The inflammation index score that included interleukin-6 and soluble tumor necrosis factor-α receptor-1 was the best predictor of 10-year all-cause mortality in Cardiovascular Health Study, after adjusting for age, sex, education, race, smoking, and body mass index compared with all other single and combined measures. The inflammation index score was also the best predictor of mortality in the InCHIANTI validation study. Stratification by sex and [cardiovascular disease] status further strengthened the association of inflammation index score with mortality.

[Thus] a simple additive index of serum interleukin-6 and soluble tumor necrosis factor-α receptor-1 best captures the effect of chronic inflammation on mortality in older adults among the 15 biomarkers measured.

A great deal of chronic inflammation is self-inflicted in this age of low-cost and widely available calories. Eat to excess and become fat, and you pile an additional burden on yourself that will wear you down into age-related disease far earlier than your peers, all other things being equal. Even small amounts of excess visceral fat tissue held for years have a large impact on health in later life. Calorie restriction and regular exercise seem to be the optimal way to go when it comes to making the most of an imperfect biology.

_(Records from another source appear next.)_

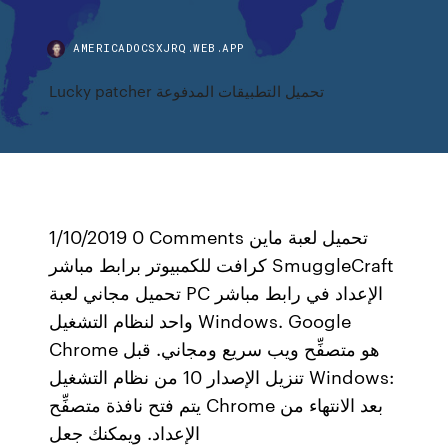
AMERICADOCSXJRQ.WEB.APP
Lucky patcher تحميل التطبيقات المدفوعة
1/10/2019 0 Comments تحميل لعبة ماين
كرافت للكمبيوتر برابط مباشر SmuggleCraft
تحميل مجاني لعبة PC الإعداد في رابط مباشر
واحد لنظام التشغيل Windows. Google
Chrome هو متصفِّح ويب سريع ومجاني. قبل
تنزيل الإصدار 10 من نظام التشغيل Windows:
يتم فتح نافذة متصفِّح Chrome بعد الانتهاء من
الإعداد. ويمكنك جعل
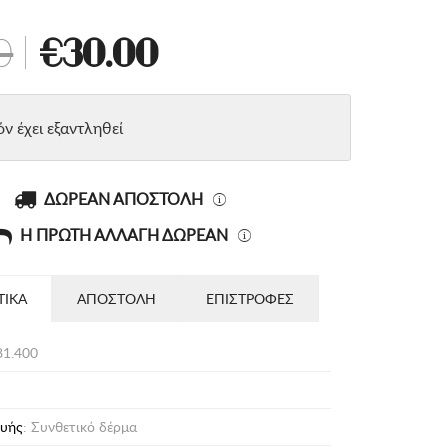
0
|
€30.00
όν έχει εξαντληθεί
ΔΩΡΕΑΝ ΑΠΟΣΤΟΛΗ
Η ΠΡΩΤΗ ΑΛΛΑΓΗ ΔΩΡΕΑΝ
ΤΙΚΑ
ΑΠΟΣΤΟΛΗ
ΕΠΙΣΤΡΟΦΕΣ
1.400
ευής
: Συνθετικό δέρμα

As to the rest of it, the chronic inflammation that you cannot avoid because it stems from low-level biological damage to your immune system and tissues that happens to everyone, no matter how good your health, the best you can do today is to support the research that will lead to rejuvenation treatments tomorrow. Reverse the damage, restore the immune system, and that will remove the causes of chronic inflammation. That can't be done today, but it will be possible in the near future. Just how near depends on fundraising and advocacy here and now: new medicine doesn't just emerge from nothing.